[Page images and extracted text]
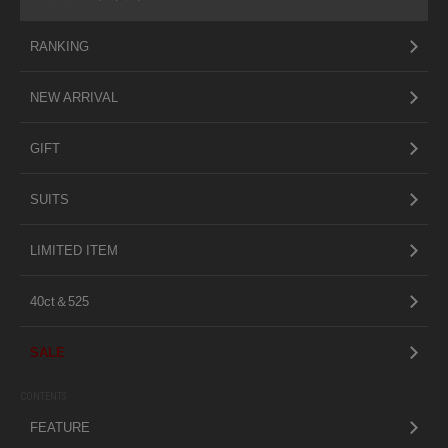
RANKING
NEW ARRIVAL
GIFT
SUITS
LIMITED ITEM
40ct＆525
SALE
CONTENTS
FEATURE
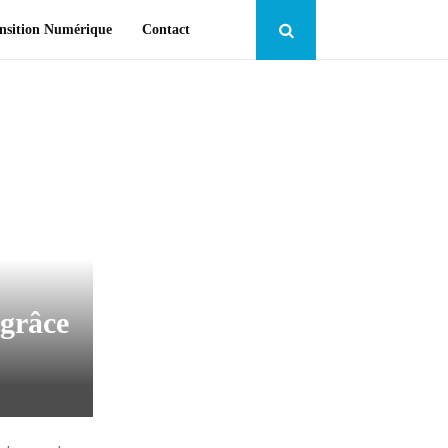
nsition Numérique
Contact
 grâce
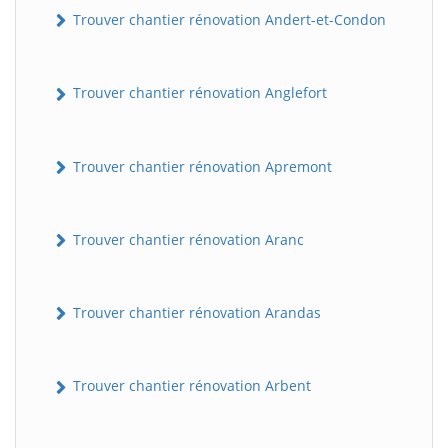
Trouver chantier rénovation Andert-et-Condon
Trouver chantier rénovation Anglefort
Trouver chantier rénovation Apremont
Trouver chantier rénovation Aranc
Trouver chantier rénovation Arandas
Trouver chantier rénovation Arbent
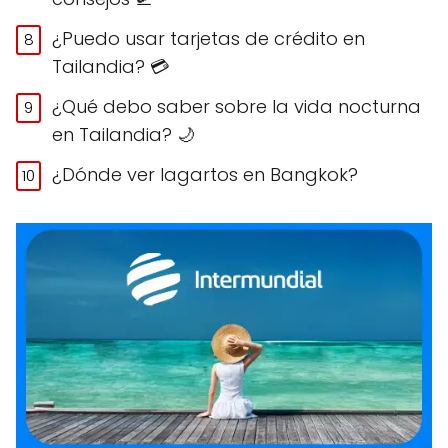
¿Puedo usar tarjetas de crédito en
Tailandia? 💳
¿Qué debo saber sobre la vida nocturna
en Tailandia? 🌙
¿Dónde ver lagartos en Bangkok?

...

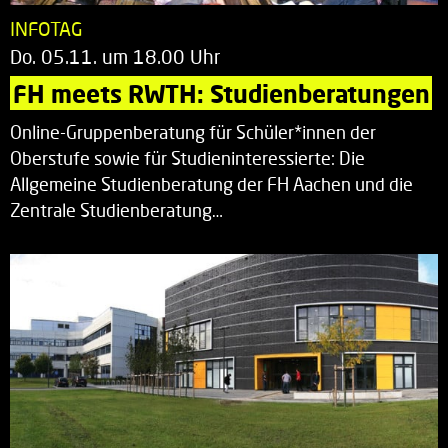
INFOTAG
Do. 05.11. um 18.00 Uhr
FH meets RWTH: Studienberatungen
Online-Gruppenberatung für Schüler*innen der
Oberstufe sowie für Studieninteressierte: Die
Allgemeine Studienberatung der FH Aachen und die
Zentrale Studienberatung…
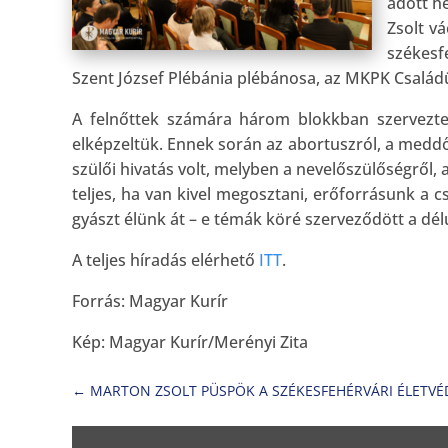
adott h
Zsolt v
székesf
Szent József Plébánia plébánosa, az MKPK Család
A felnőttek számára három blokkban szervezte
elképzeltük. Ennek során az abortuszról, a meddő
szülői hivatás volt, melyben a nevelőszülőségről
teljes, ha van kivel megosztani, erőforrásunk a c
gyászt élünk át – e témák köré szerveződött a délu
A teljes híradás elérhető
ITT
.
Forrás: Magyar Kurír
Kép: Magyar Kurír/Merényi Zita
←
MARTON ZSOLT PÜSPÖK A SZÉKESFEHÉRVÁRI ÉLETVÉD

ABOUT THIS EXERCISE: Your reply is to repeat, unchanged, the lines above running from the one with "Forrás: Magyar Kurír" up to and including the one with "MARTON ZSOLT PÜSPÖK A SZÉKESFEHÉRVÁRI ÉLETVÉD".

EXERCISE ANSWER:
Forrás: Magyar Kurír
Kép: Magyar Kurír/Merényi Zita
←
MARTON ZSOLT PÜSPÖK A SZÉKESFEHÉRVÁRI ÉLETVÉD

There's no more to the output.